Walk the independent claim. LG Display's grant US10613677B2, "Touchscreen device with integrated fingerprint sensor" (issued April 7, 2020; inventors Jiho Cho, Kyoseop Choo, Manhyeop Han), is a granted patent. Its three-way classification — G06F 3/0416, G06F 3/044, and G06K 9/0002 — tells you immediately that it sits at the junction of touch input and biometric sensing.

The operative limitation is co-location. A phone could carry a touchscreen and a separate fingerprint reader; the claim's contribution is making one stack do both. That is hard because the optimal electrode geometry, drive frequency, and signal processing for capacitive touch differ from what fingerprint ridge imaging needs — reconciling them in a shared layer is the defensible engineering.

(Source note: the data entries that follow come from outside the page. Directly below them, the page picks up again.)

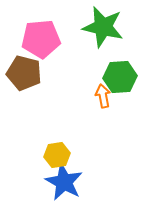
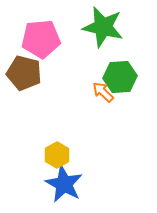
orange arrow: moved 4 px up; rotated 35 degrees counterclockwise
yellow hexagon: rotated 20 degrees counterclockwise
blue star: moved 2 px down
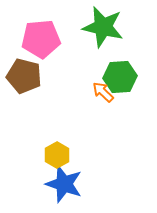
brown pentagon: moved 3 px down
blue star: rotated 9 degrees counterclockwise
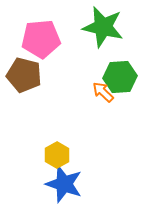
brown pentagon: moved 1 px up
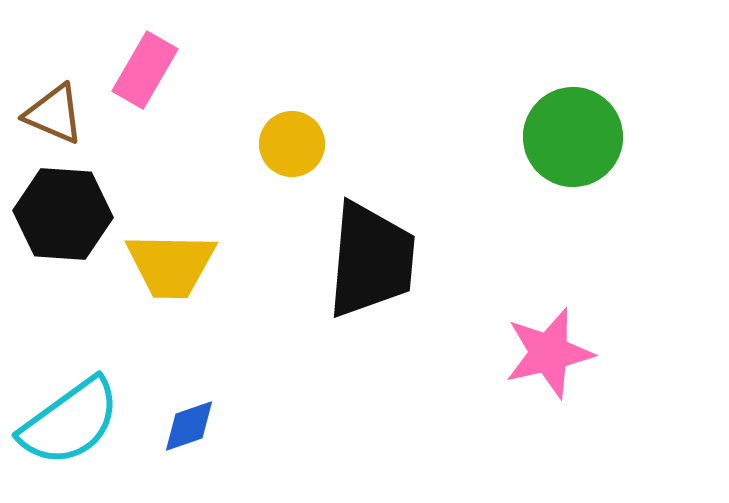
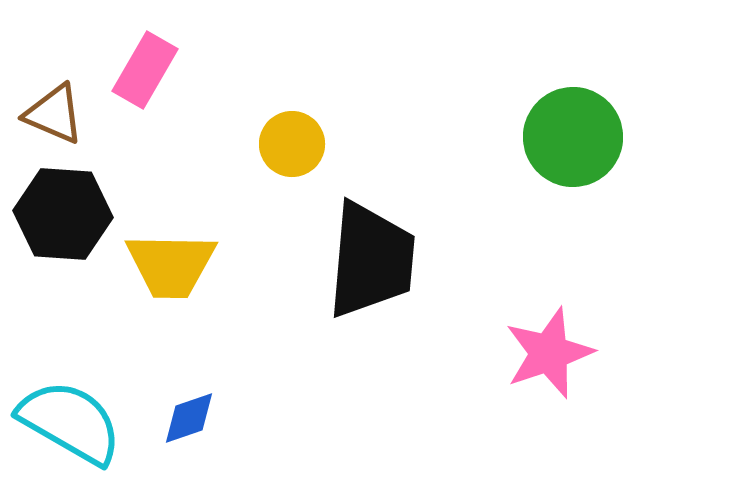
pink star: rotated 6 degrees counterclockwise
cyan semicircle: rotated 114 degrees counterclockwise
blue diamond: moved 8 px up
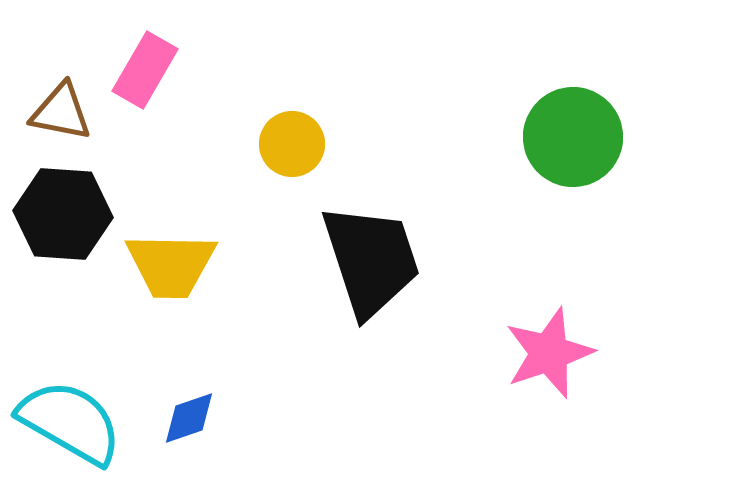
brown triangle: moved 7 px right, 2 px up; rotated 12 degrees counterclockwise
black trapezoid: rotated 23 degrees counterclockwise
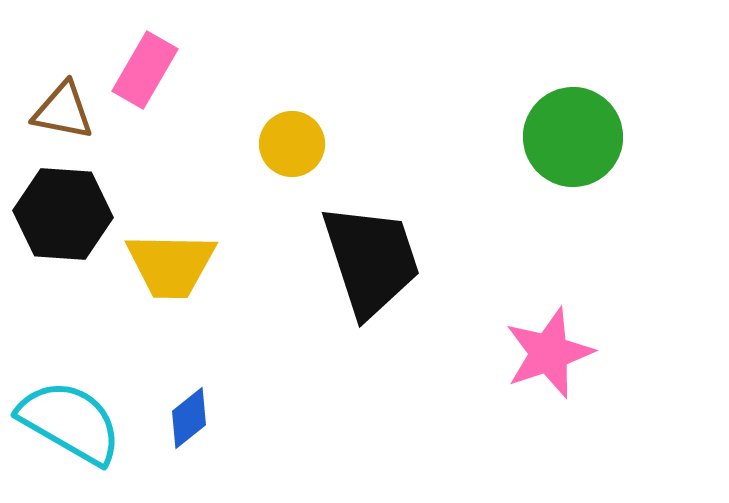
brown triangle: moved 2 px right, 1 px up
blue diamond: rotated 20 degrees counterclockwise
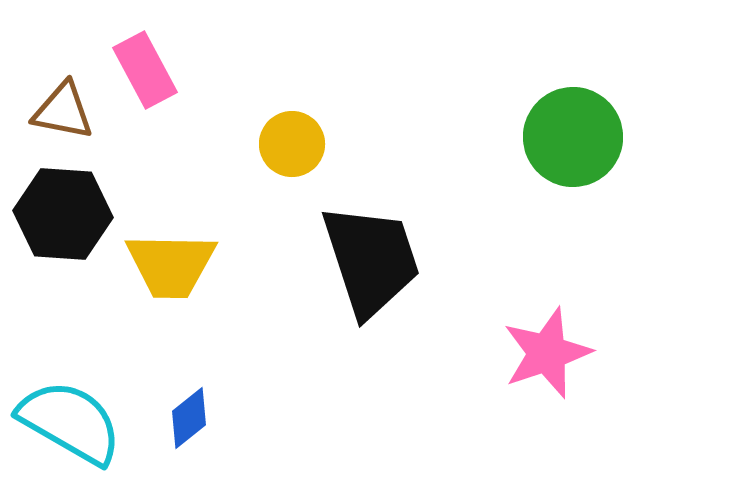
pink rectangle: rotated 58 degrees counterclockwise
pink star: moved 2 px left
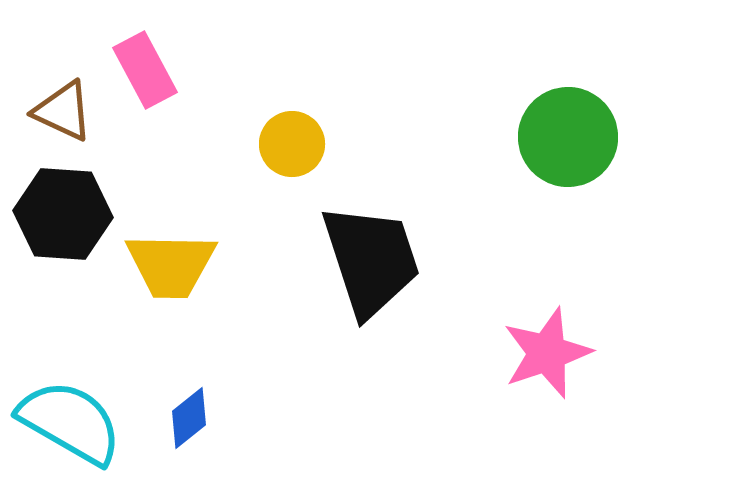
brown triangle: rotated 14 degrees clockwise
green circle: moved 5 px left
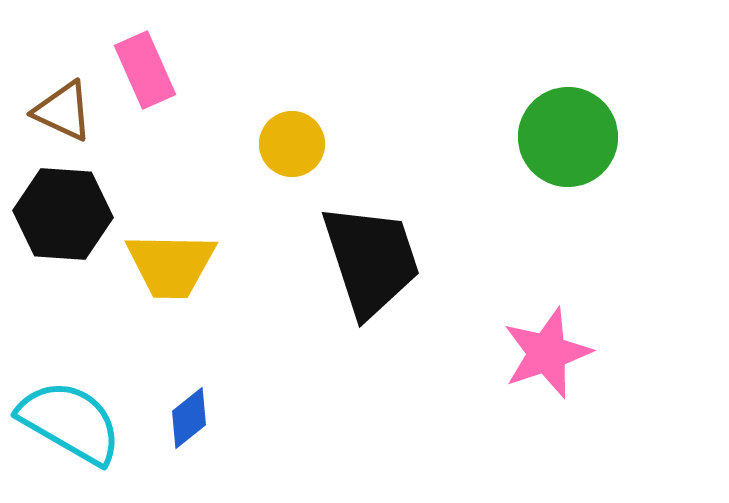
pink rectangle: rotated 4 degrees clockwise
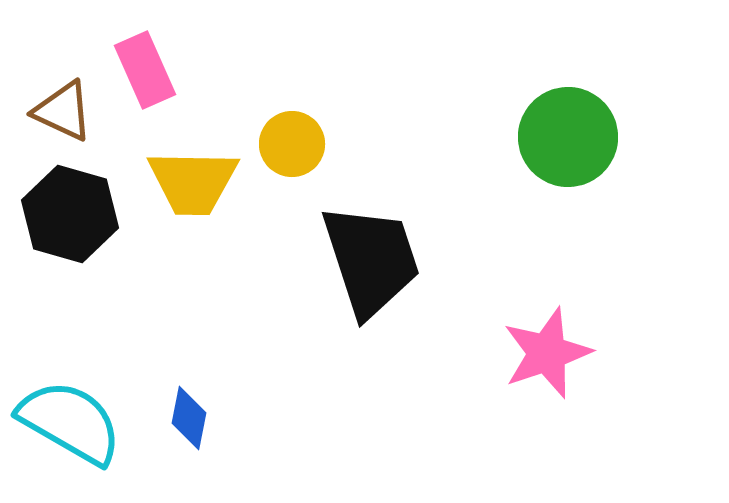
black hexagon: moved 7 px right; rotated 12 degrees clockwise
yellow trapezoid: moved 22 px right, 83 px up
blue diamond: rotated 40 degrees counterclockwise
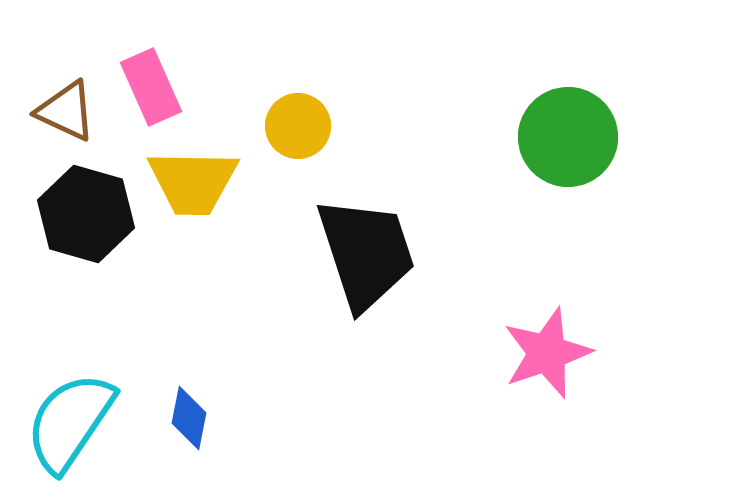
pink rectangle: moved 6 px right, 17 px down
brown triangle: moved 3 px right
yellow circle: moved 6 px right, 18 px up
black hexagon: moved 16 px right
black trapezoid: moved 5 px left, 7 px up
cyan semicircle: rotated 86 degrees counterclockwise
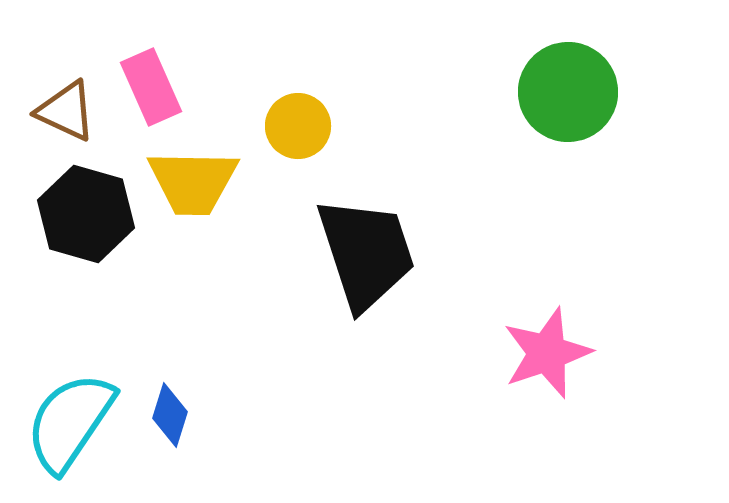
green circle: moved 45 px up
blue diamond: moved 19 px left, 3 px up; rotated 6 degrees clockwise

What it reads on is the full-screen-display phone, the form factor that eliminated the bezel and the physical fingerprint button by pushing biometric sensing into the display area. The claim covers the structural integration that makes that possible, which is why a display manufacturer rather than a phone brand holds it.

Scope discipline: the claim protects the recited integrated structure, not the broad idea of fingerprint authentication on a phone. A competitor using a discrete optical sensor module beneath the panel — a genuinely different architecture — may not read on this co-location claim. The element that matters is the shared-layer integration.

Granted status makes this enforceable rather than aspirational. For anyone designing an in-display sensor, US10613677B2 is prior art and a potential obstacle in one document, and the analysis should focus on whether their stack co-locates touch and fingerprint sensing the way the claim recites.

The portfolio context is the same one visible across LG Display's 2020 filings: a display maker capturing the sensing function inside the panel. This grant is the touchscreen-side companion to its OLED-side fingerprint family, and together they map a coherent integration thesis.